::: Stored data
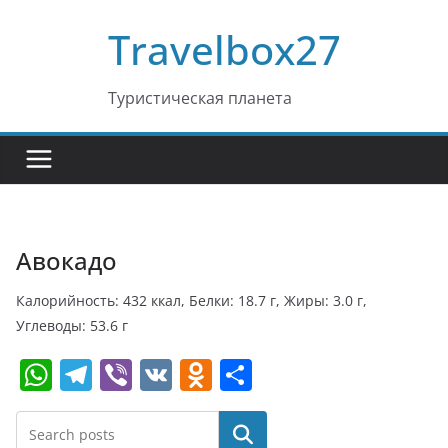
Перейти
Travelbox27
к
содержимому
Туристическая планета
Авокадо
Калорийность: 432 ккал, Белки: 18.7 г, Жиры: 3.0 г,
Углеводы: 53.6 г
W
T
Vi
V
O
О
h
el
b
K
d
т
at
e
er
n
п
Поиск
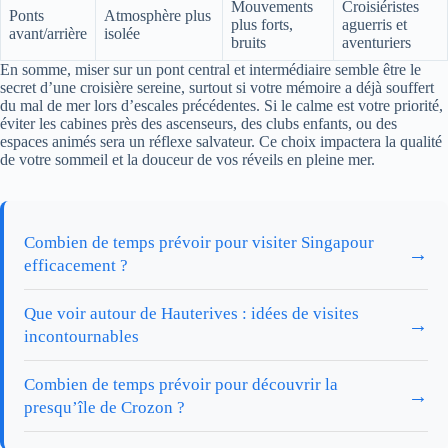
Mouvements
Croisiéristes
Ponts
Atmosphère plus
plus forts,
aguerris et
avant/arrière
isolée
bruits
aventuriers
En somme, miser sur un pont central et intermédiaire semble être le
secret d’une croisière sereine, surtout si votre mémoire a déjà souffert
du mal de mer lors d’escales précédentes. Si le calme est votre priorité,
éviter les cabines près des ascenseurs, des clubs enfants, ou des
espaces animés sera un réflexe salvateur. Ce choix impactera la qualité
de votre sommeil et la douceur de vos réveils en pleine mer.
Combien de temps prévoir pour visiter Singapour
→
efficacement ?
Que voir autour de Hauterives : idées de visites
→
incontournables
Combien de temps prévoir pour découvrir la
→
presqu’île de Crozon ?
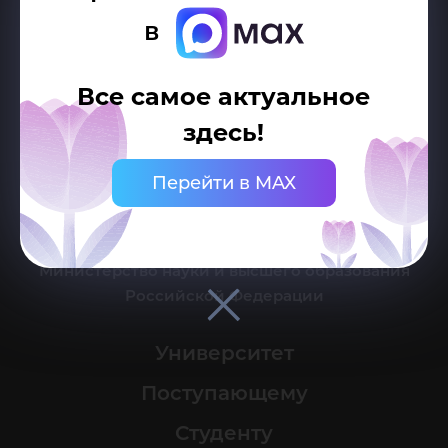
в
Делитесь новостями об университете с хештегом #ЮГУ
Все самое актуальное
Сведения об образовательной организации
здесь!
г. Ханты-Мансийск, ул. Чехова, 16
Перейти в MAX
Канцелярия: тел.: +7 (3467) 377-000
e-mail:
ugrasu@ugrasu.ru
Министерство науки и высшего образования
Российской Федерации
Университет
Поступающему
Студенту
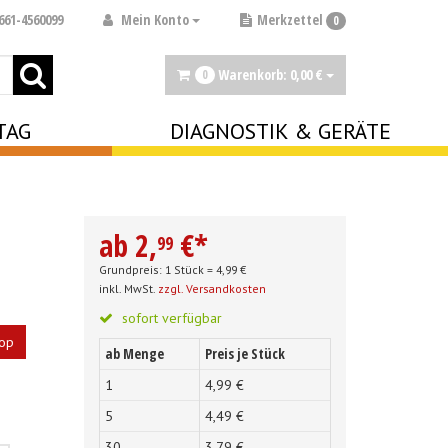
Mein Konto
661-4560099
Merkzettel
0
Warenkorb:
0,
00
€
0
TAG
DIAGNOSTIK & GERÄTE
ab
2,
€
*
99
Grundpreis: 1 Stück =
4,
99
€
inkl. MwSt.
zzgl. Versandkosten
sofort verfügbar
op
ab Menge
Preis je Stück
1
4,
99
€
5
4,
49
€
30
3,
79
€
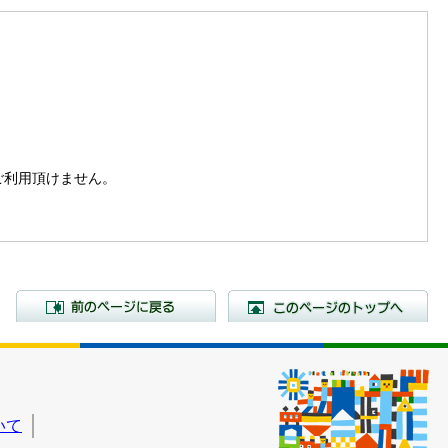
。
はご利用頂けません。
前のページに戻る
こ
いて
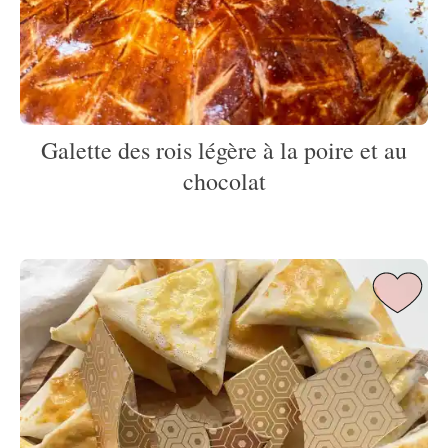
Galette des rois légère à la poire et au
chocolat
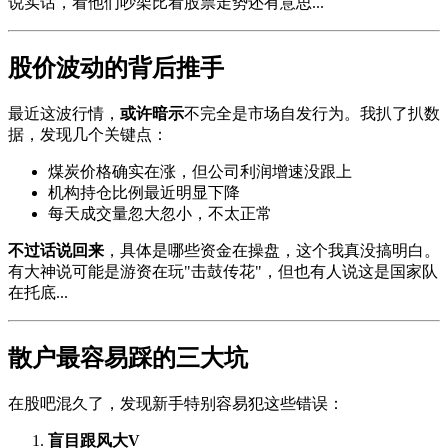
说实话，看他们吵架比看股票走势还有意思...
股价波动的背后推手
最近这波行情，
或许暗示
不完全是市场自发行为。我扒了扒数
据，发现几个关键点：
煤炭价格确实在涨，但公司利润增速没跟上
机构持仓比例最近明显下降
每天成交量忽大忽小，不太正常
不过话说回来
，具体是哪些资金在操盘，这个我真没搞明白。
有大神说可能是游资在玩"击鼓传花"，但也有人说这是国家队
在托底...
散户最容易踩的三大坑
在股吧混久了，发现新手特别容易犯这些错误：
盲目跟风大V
::::::
::: Stored data
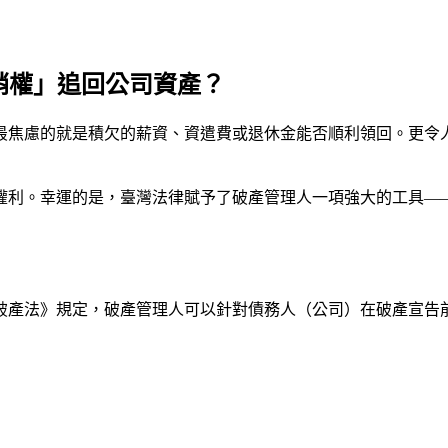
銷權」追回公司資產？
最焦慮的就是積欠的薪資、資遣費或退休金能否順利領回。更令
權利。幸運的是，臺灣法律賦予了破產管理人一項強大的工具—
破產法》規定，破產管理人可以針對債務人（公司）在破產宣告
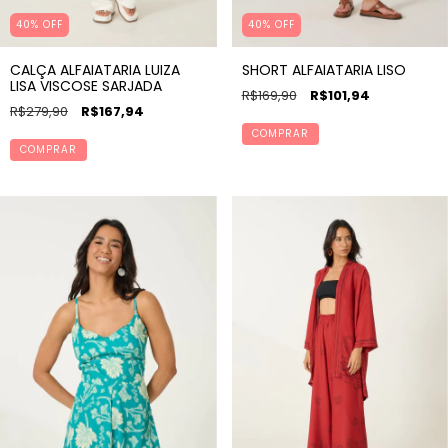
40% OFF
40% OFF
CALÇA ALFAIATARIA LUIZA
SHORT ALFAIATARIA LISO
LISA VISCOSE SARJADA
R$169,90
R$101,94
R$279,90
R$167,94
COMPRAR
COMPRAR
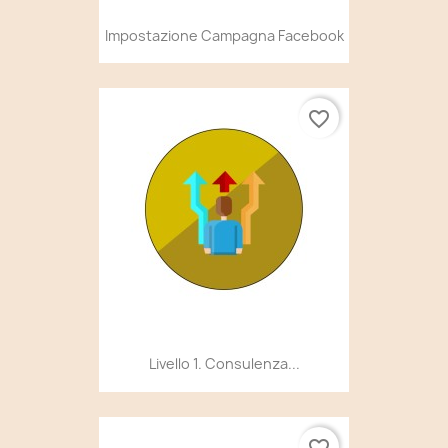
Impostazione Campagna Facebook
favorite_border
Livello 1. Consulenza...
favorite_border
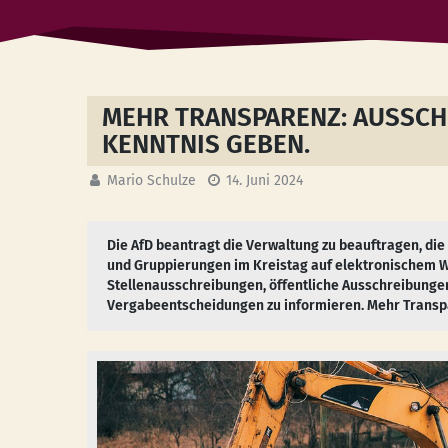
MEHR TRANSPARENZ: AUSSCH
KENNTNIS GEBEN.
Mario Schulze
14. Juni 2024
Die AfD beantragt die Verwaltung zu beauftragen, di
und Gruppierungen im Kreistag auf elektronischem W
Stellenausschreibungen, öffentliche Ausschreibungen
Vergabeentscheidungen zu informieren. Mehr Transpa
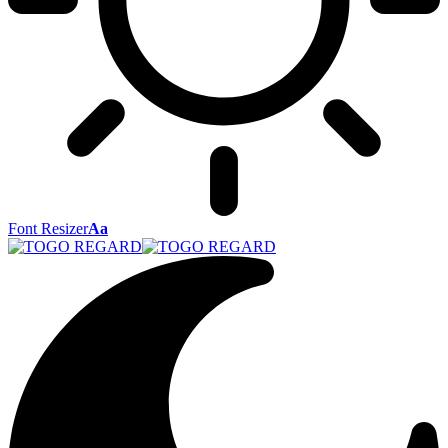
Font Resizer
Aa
::::::
### Prompt
Look over the data and work out how many lines include the word "votre"; reply with the number only.

### Response for this exercise
3